**Prompt:** Search the data below for the string "mois" and copy all lines where it shows up.
....
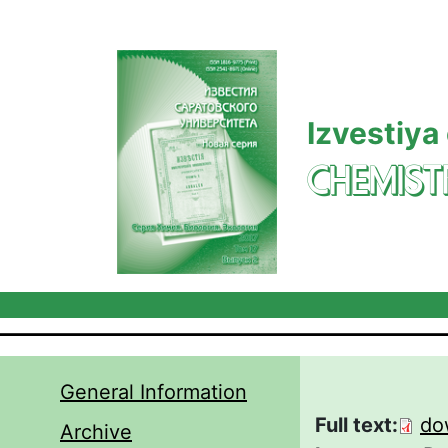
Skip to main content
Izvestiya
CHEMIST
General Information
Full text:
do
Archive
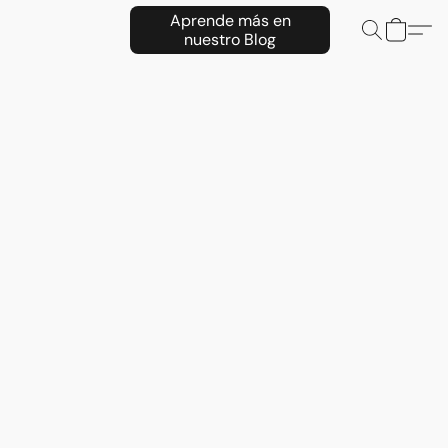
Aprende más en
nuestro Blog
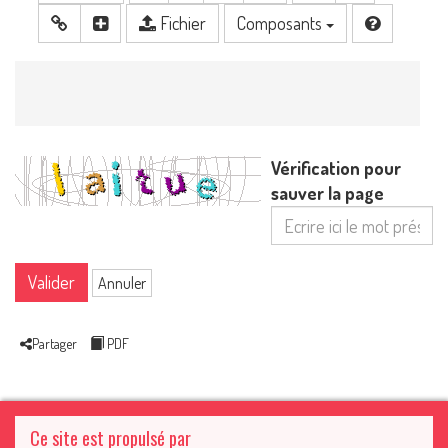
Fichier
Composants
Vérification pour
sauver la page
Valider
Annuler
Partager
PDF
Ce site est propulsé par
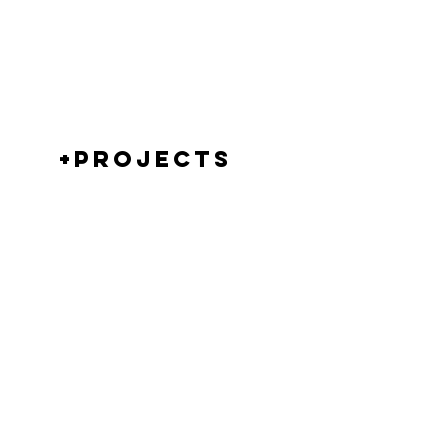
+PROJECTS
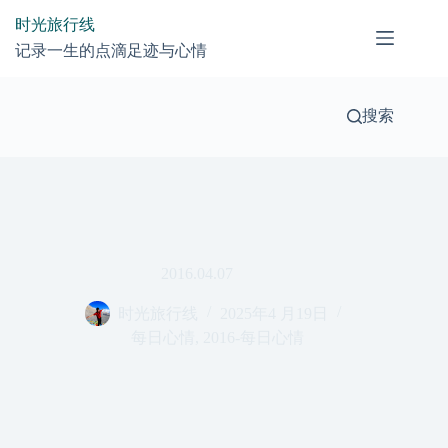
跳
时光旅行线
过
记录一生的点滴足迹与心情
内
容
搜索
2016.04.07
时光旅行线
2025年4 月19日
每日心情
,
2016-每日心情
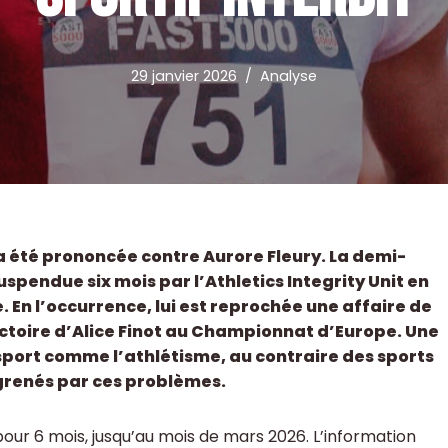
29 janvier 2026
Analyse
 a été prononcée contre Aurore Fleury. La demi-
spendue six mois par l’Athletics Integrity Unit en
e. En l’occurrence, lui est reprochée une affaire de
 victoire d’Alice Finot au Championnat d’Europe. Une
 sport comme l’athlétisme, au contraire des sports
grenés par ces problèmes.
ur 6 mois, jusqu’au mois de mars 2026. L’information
....
**Answer below:**
spendue six mois par l’Athletics Integrity Unit en
ur 6 mois, jusqu’au mois de mars 2026. L’information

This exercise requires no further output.